The above techniques have been used to simulate curved surfaces with various homogeneous surface properties. In order to simulate the fine detail of textured surfaces a straightforward extension would be to model each wrinkle and color variation as a separate, small surface element. This quickly becomes impractical for textures of reasonable complexity. A simple method of achieving the visual effect of texture has been applied to parametrically defined surfaces [Catmull]. The color, in addition to the coordinates, of the surface is made a function of the two parameters u and v. After the picture generation process calculates the parameter values at a pixel, it uses them to evaluate the texturing function. The value of this function is then used to scale the displayed intensity. A texturing function is typically defined as a table of samples of the color at equally spaced intervals of u and v. A simple method of generating such tables is to use a digitized photograph of the desired texture. The image generation process then appears to wrap this photograph around the base surface the three dimensions.
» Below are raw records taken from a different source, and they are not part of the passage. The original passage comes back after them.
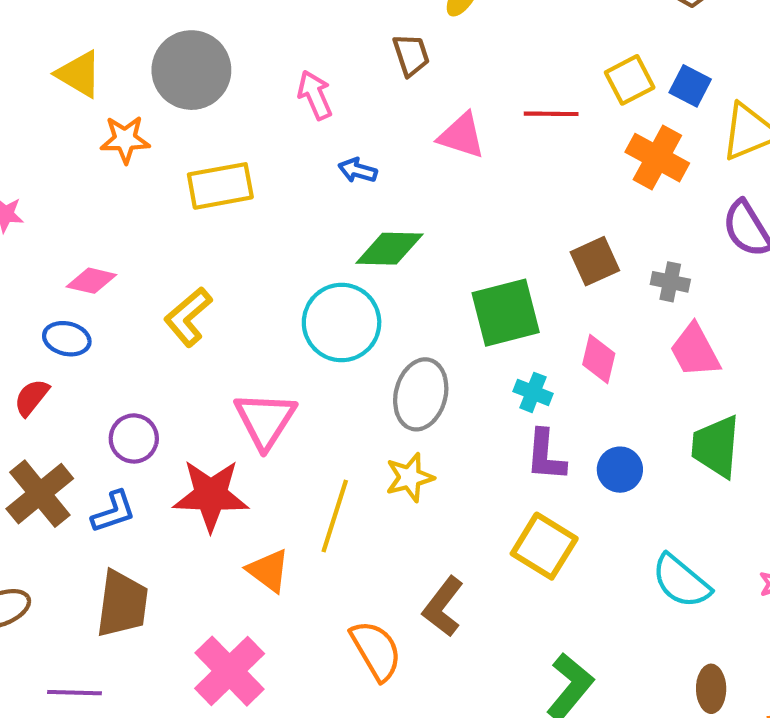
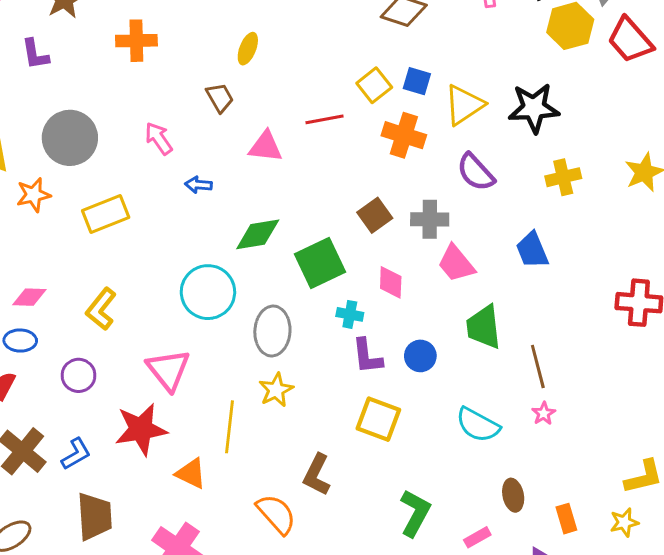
green diamond: (389, 249) -> (258, 234), moved
gray cross: (670, 282) -> (430, 219), size x1.4
purple circle: (134, 438) -> (79, 375), moved

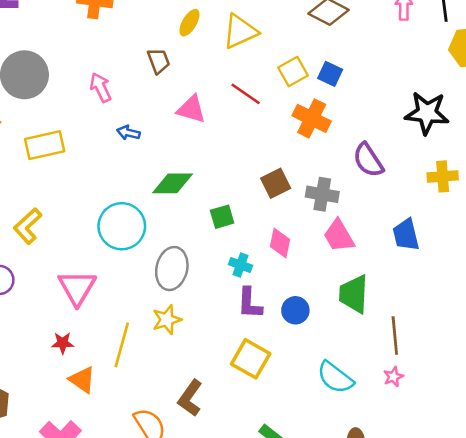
yellow triangle: (464, 105) -> (240, 31), moved
red line: (325, 119) -> (246, 94), turned 36
green square: (320, 263) -> (222, 217), size x0.6
red star: (141, 429) -> (63, 343), moved, size x0.5

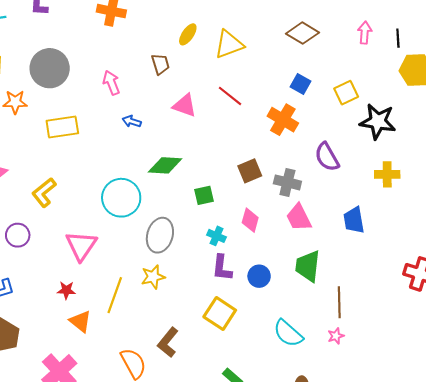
yellow square: (293, 71) -> (346, 93), moved

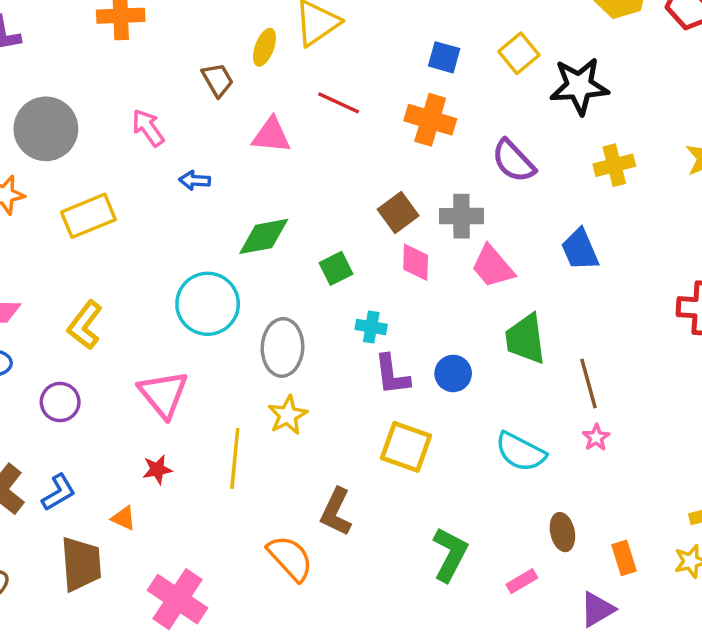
yellow ellipse: (188, 34) -> (264, 47), moved
pink diamond: (250, 220) -> (416, 262), moved
orange triangle: (80, 321) -> (124, 518), moved, size x0.7

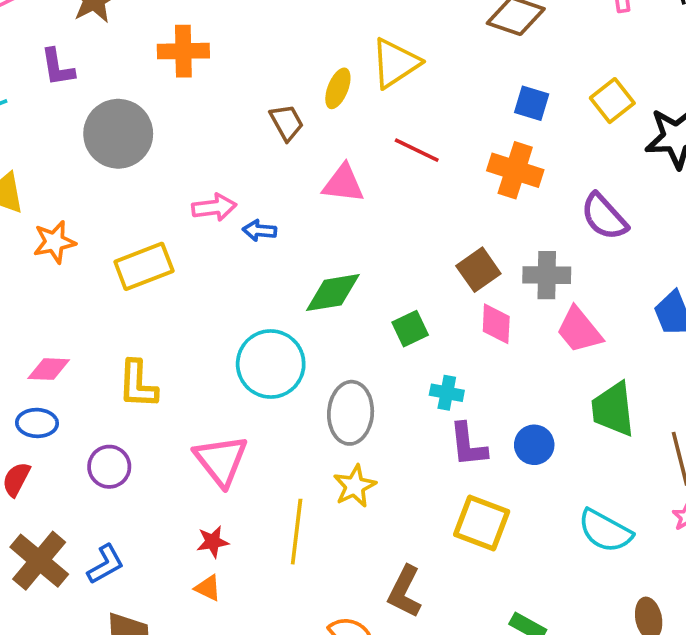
pink arrow: (148, 128) -> (214, 207), moved, turned 117
gray circle: (46, 129) -> (118, 134), moved
yellow L-shape: (85, 325) -> (138, 384), turned -36
orange triangle: (124, 518) -> (208, 588), moved

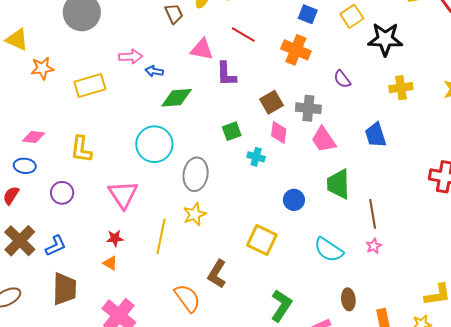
purple semicircle: (604, 217) -> (342, 79), size x0.7
green diamond: (333, 293) -> (177, 98), moved
cyan cross: (447, 393) -> (256, 157), moved
purple L-shape: (468, 445) -> (226, 74), moved

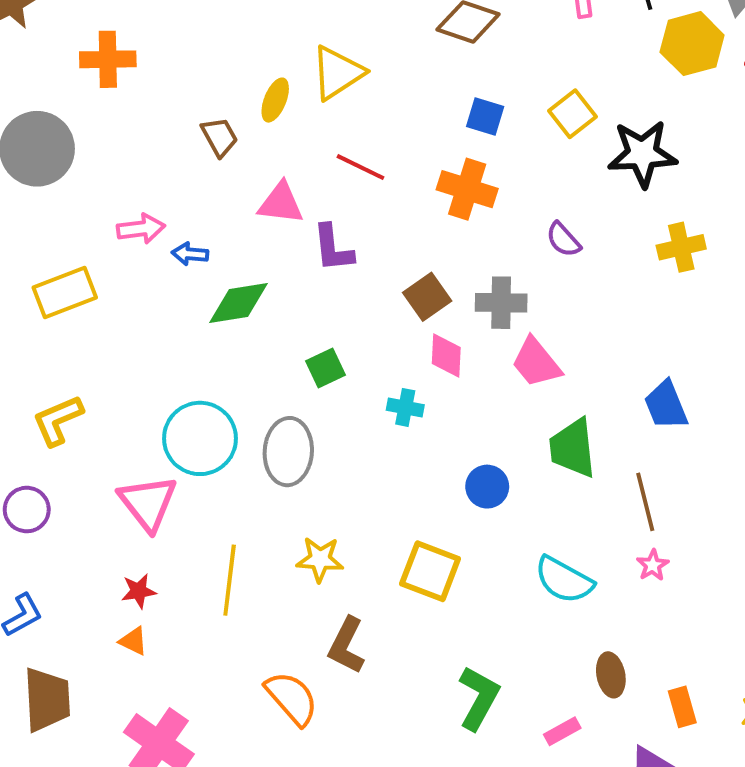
green square: (232, 131) -> (326, 368), moved
blue trapezoid: (376, 135) -> (666, 405), moved
cyan circle: (154, 144) -> (200, 438), moved
yellow L-shape: (81, 149) -> (58, 420), turned 64
yellow star: (195, 214) -> (320, 559), moved, turned 30

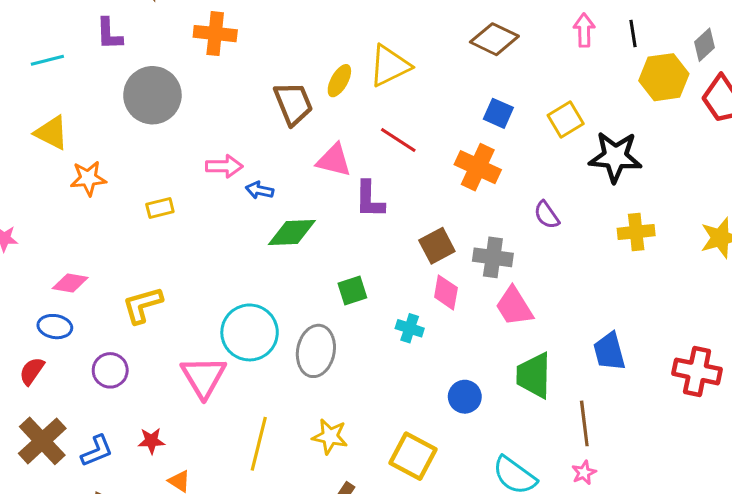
brown trapezoid: (219, 137) -> (293, 104), size x1.4
yellow rectangle: (65, 293) -> (160, 208), size x0.6
red star: (139, 591) -> (151, 441), moved

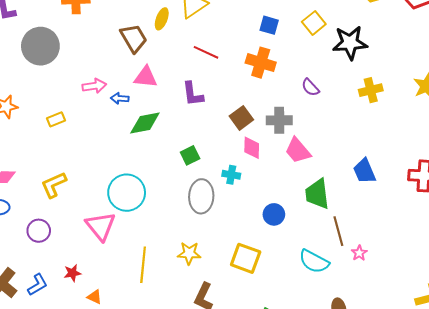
pink triangle: (334, 160) -> (146, 77), moved
gray ellipse: (316, 351) -> (201, 196), moved
brown line: (584, 423) -> (338, 231), moved

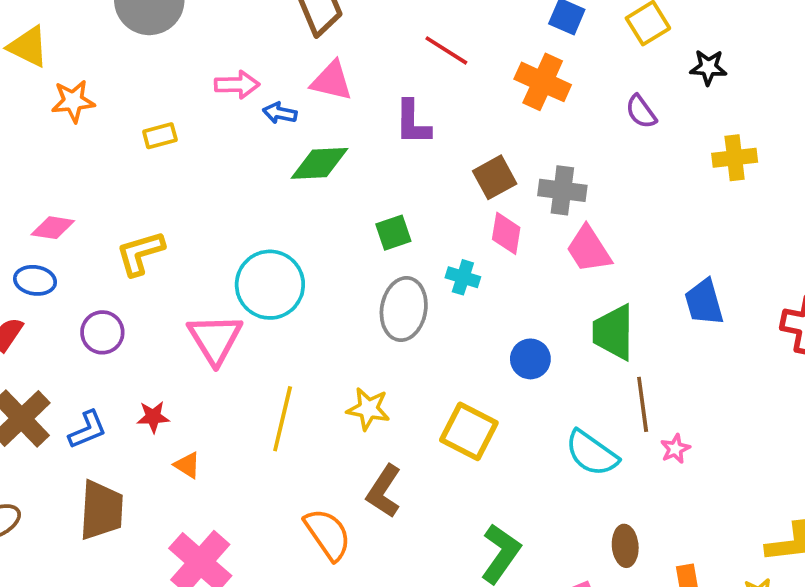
black star: (350, 43) -> (708, 67), size x0.6
purple semicircle: (310, 87) -> (641, 112), moved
This technique raises the question of the boundaries between computer graphics or image processing. Are we doing computer graphics with texture mapping or are we performing a sophisticated image transform on the photograph? Finally, other surface properties such as shininess or transparency may be made non-homogeneous with this method. One other, not so obvious, property is the direction of the surface normal itself. By perturbing the direction of the normal according to a texturing function , small bumps and wrinkles can be simulated which appear correct with respect to the simulated light source.
In general, the more time one spends making an image the more realistic it can appear. In addition to providing high quality animation effects, slow running algorithms serve to show the boundaries of realism in the picture making process. Before applying simplifications to an algorithm to make it faster it is a good idea to first learn how to make the best possible image, even if it is slow. Finally, the speed/quality trade off is not absolute. It can be broken by the application of a third quantity, intelligence. As more and more becomes known about the imaging process, better simulations can be performed without brute force application of current techniques. The non-real time images of today will become the real time images of tomorrow.